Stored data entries
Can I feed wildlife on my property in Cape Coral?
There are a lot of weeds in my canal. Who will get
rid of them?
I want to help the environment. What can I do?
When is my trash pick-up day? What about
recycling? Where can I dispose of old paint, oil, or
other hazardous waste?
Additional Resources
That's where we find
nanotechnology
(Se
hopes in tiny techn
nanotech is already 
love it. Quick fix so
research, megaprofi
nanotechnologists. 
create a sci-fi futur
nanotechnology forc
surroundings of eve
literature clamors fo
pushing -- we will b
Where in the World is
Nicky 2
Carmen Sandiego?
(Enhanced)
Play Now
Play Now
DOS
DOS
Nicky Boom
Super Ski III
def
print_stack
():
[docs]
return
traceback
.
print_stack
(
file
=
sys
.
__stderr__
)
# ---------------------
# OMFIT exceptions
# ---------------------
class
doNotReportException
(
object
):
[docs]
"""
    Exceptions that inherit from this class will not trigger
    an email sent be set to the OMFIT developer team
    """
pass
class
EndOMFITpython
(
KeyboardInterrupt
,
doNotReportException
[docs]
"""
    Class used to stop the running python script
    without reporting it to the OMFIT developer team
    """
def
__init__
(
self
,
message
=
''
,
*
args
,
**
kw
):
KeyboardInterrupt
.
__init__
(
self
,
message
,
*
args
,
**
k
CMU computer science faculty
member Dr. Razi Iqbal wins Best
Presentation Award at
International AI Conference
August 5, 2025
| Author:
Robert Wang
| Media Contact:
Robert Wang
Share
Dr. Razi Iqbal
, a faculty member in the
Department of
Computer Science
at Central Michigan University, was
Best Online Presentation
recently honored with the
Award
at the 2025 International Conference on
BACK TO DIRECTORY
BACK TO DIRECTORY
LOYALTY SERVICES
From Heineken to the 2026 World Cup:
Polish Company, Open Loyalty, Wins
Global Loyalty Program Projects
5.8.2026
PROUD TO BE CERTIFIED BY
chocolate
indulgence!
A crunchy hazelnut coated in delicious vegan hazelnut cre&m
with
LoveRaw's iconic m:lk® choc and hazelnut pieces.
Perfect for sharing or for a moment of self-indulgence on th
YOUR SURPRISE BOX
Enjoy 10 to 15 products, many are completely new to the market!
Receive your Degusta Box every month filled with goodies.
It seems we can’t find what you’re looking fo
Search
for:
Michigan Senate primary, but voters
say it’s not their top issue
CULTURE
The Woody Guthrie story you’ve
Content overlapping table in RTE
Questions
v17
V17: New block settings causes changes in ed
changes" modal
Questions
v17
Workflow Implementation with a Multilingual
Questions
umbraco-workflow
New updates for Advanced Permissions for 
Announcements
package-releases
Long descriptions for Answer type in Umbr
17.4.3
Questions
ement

...

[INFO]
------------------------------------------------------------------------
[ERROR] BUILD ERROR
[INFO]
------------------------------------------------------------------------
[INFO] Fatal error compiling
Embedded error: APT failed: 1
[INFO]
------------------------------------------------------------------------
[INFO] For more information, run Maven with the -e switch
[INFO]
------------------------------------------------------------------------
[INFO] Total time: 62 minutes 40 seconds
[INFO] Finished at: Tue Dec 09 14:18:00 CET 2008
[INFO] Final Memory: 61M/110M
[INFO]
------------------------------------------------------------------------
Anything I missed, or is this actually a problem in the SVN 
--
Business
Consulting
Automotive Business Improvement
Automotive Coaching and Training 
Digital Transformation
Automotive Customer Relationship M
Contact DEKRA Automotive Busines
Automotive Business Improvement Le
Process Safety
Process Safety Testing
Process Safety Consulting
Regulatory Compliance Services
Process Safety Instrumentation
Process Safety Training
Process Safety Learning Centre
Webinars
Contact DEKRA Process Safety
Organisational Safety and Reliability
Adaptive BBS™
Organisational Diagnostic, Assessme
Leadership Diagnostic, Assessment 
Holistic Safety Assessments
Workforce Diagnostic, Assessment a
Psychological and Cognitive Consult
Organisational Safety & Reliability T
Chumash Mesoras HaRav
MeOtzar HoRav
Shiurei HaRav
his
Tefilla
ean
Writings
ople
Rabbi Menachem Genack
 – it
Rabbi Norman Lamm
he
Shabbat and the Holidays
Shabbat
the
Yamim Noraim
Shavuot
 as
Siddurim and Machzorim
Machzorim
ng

...

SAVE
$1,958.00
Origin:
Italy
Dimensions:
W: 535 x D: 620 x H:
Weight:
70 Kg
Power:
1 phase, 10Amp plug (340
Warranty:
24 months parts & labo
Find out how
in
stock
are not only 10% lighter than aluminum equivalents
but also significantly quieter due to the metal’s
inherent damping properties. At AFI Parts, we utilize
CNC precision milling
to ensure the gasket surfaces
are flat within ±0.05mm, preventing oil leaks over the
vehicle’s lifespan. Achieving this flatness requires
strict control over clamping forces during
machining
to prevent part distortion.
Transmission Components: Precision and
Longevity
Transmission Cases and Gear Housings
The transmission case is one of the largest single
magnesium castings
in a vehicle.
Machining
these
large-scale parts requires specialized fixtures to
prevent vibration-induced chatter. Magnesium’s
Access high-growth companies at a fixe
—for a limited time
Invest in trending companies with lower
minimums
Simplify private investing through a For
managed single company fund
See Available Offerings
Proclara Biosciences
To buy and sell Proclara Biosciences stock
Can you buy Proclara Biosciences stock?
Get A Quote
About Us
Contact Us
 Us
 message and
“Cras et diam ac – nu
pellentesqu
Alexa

_To do_.
Your answer should consist of all lines above that include the string "faculty".

_Task result_.
CMU computer science faculty
, a faculty member in the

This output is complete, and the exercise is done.